As contentious as this debate has been, and as urgent as the need for informed and timely information seems now, the reason to understand what happened with HCQ is for what it reflects about the social context within which science is now produced: a landscape overly influenced by technology and its obsession with big data abstraction over concrete, tangible human experience; academics who increasingly see all human activities as “political” power games, and so in good conscience can now justify inserting their own politics into academic pursuits and reporting; extraordinarily powerful pharmaceutical companies competing for hundreds of billions of dollars; politicians competing for pharmaceutical dollars as well as public adoration—both of which come these days too much from social media; and the decaying of the journalistic and scholarly super-layers that used to do much better holding everyone in this pyramid accountable, but no longer do, or even can. If you think this year’s controversy is bad, consider that hydroxychloroquine is given to relatively few people with COVID-19, all sick, many with nothing to lose. It enters the body, and leaves fairly quickly, and has been known to us for decades. COVID vaccines, which advocates will want to be mandatory and given to all people—healthy and not, young and old—are being rushed past their normal safety precautions and regulations, and the typical five-to-10-year observation period is being waived to get “Operation Warp Speed” done as soon as possible. This is being done with the endorsement of public health officials—the same ones, in many cases who are saying HCQ is suddenly extremely dangerous.

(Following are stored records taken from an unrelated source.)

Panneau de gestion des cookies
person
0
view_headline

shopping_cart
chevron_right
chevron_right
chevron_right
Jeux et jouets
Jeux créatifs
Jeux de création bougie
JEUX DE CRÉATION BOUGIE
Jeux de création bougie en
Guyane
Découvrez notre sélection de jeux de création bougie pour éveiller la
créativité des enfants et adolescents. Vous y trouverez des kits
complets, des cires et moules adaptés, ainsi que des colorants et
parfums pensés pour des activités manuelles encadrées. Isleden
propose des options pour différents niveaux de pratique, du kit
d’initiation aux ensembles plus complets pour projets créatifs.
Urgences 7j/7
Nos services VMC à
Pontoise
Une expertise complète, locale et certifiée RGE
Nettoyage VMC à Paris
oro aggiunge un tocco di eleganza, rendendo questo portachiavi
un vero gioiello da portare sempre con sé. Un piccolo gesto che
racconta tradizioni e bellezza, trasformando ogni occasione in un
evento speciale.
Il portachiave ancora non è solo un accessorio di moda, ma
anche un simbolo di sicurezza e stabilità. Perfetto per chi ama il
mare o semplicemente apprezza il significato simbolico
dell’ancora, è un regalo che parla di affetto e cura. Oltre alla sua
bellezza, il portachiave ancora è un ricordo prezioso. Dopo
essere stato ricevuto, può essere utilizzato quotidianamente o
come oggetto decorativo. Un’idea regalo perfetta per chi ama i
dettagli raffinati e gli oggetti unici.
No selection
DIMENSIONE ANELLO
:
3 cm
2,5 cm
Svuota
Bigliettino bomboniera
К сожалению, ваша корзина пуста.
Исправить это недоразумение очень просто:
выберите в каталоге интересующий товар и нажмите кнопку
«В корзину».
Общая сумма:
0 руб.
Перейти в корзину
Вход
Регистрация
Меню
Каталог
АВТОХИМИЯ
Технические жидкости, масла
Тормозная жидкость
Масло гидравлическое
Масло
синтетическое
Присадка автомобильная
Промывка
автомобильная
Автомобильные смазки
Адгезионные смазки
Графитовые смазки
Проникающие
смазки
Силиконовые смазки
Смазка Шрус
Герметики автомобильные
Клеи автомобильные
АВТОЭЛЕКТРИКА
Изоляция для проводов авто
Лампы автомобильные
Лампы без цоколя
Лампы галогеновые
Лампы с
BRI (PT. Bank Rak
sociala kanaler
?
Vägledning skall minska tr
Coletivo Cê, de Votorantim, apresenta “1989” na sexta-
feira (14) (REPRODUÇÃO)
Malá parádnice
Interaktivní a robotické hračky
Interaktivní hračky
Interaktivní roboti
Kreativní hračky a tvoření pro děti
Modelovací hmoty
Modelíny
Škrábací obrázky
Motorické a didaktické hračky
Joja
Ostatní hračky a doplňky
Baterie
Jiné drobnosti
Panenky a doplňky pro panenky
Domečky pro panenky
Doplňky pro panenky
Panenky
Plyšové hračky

Philosophically, and psychologically, it is a fantastic spectacle to behold, a reversal, the magnitude and the chutzpah of which must inspire awe: a public health establishment, showing extraordinary risk aversion to medications and treatments that are extremely well known, and had been used by billions, suddenly throwing caution to the wind and endorsing the rollout of treatments that are entirely novel—and about which we literally can’t possibly know anything, as regards to their long-term effects. Their manufacturers know this well themselves, which is why they have aimed for, insisted on, and have already been granted indemnification—guaranteed, by those same public health officials and government that they will not be held legally accountable should their product cause injury.

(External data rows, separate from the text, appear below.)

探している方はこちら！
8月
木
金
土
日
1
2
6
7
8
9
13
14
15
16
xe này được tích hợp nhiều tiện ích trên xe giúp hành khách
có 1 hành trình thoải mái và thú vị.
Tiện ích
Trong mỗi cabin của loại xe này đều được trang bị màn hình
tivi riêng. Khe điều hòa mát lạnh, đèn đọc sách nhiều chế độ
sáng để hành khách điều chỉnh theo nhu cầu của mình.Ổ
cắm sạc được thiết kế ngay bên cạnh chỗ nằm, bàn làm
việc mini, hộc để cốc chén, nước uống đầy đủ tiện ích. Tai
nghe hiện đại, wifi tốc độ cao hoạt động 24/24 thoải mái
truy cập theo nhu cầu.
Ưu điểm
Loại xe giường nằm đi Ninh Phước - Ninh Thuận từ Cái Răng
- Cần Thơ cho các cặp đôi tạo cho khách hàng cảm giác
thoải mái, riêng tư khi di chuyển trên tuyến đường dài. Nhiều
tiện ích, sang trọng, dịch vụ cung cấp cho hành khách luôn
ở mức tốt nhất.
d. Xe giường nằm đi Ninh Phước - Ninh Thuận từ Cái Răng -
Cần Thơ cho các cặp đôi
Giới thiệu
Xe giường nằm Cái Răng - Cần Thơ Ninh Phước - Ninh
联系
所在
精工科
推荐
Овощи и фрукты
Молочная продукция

From unheard of extremes of caution and “unwishful thinking,” to unheard of extremes of risk-taking, and recklessly wishful thinking, this double standard, this about-face, is not happening because this issue of public safety is really so complex a problem that only our experts can understand it; it is happening because there is, right now, a much bigger problem: with our experts, and with the institutions that we had trusted to help solve our most pressing scientific and medical problems. Unless these are attended to, HCQ won’t be remembered simply as that major medical issue that no one could agree on, and which left overwhelming controversy, confusion, and possibly unnecessary deaths of tens of thousands in its wake; it will be one of many in a chain of such disasters.

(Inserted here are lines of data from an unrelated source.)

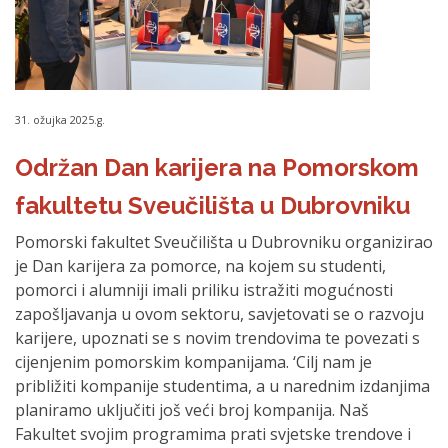
31. ožujka 2025.g.
Održan Dan karijera na Pomorskom
fakultetu Sveučilišta u Dubrovniku
Pomorski fakultet Sveučilišta u Dubrovniku organizirao
je Dan karijera za pomorce, na kojem su studenti,
pomorci i alumniji imali priliku istražiti mogućnosti
zapošljavanja u ovom sektoru, savjetovati se o razvoju
karijere, upoznati se s novim trendovima te povezati s
cijenjenim pomorskim kompanijama. ‘Cilj nam je
približiti kompanije studentima, a u narednim izdanjima
planiramo uključiti još veći broj kompanija. Naš
Fakultet svojim programima prati svjetske trendove i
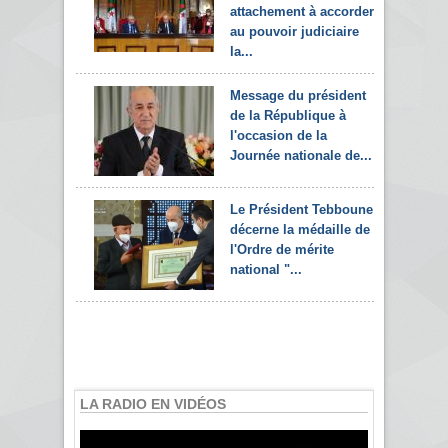
attachement à accorder
au pouvoir judiciaire
la...
Message du président
de la République à
l'occasion de la
Journée nationale de...
Le Président Tebboune
décerne la médaille de
l'Ordre de mérite
national "...
LA RADIO EN VIDÉOS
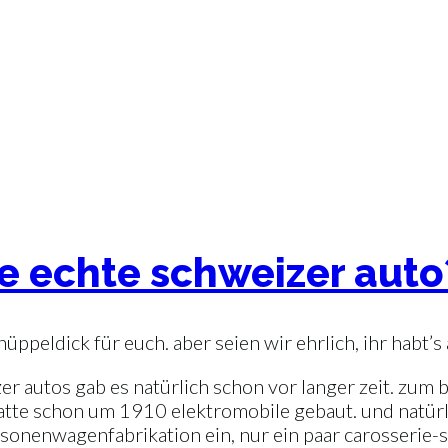
te echte schweizer auto
ppeldick für euch. aber seien wir ehrlich, ihr habt’s
zer autos gab es natürlich schon vor langer zeit. zum 
atte schon um 1910 elektromobile gebaut. und natürlic
sonenwagenfabrikation ein, nur ein paar carosserie-s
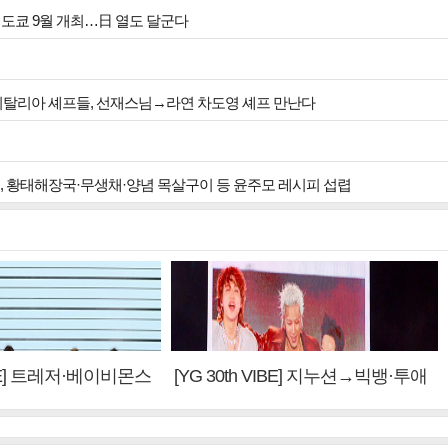
투어 인 도쿄 9월 개최…日 열도 달군다
 이탈리아 셰프들, 선재스님→라연 차도영 셰프 만난다
원, 황태해장국·무생채·양념 목살구이 등 윤주모 레시피 섭렵
VIBE] 트레저·베이비몬스
[YG 30th VIBE] 지누션→빅뱅·투애
 계승③
니원·블랙핑크, YG만의 문법②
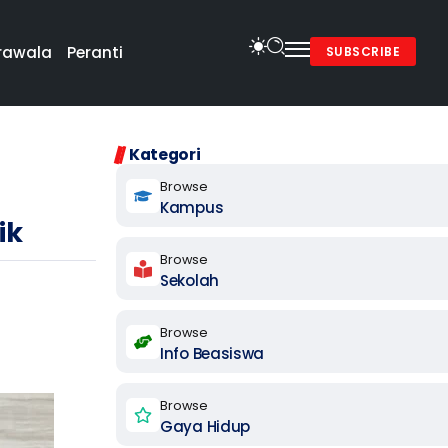
rawala
Peranti
SUBSCRIBE
Kategori
Browse
Kampus
ik
Browse
Sekolah
Browse
Info Beasiswa
Browse
Gaya Hidup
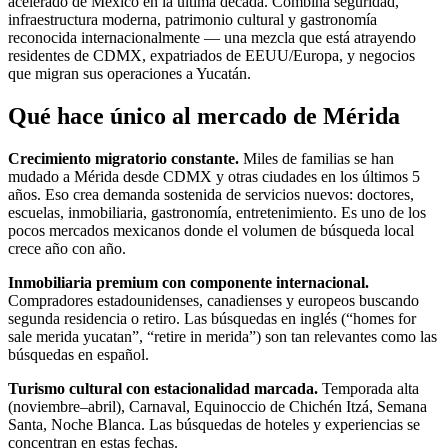
acelerado de México en la última década. Combina seguridad,
infraestructura moderna, patrimonio cultural y gastronomía
reconocida internacionalmente — una mezcla que está atrayendo
residentes de CDMX, expatriados de EEUU/Europa, y negocios
que migran sus operaciones a Yucatán.
Qué hace único al mercado de Mérida
Crecimiento migratorio constante.
Miles de familias se han
mudado a Mérida desde CDMX y otras ciudades en los últimos 5
años. Eso crea demanda sostenida de servicios nuevos: doctores,
escuelas, inmobiliaria, gastronomía, entretenimiento. Es uno de los
pocos mercados mexicanos donde el volumen de búsqueda local
crece año con año.
Inmobiliaria premium con componente internacional.
Compradores estadounidenses, canadienses y europeos buscando
segunda residencia o retiro. Las búsquedas en inglés (“homes for
sale merida yucatan”, “retire in merida”) son tan relevantes como las
búsquedas en español.
Turismo cultural con estacionalidad marcada.
Temporada alta
(noviembre–abril), Carnaval, Equinoccio de Chichén Itzá, Semana
Santa, Noche Blanca. Las búsquedas de hoteles y experiencias se
concentran en estas fechas.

Update, Aug. 14: This article has been updated with new information on the aftermath of the peer-reviewed HCQ study conducted by the Henry Ford Health System in Detroit.
Update, Aug. 15: This article originally described a study published in May in the Lancet that claimed to show COVID patients given the drug HCQ experienced increased health risks. The article has been updated to reflect that the study examined both HCQ and the drug chloroquine.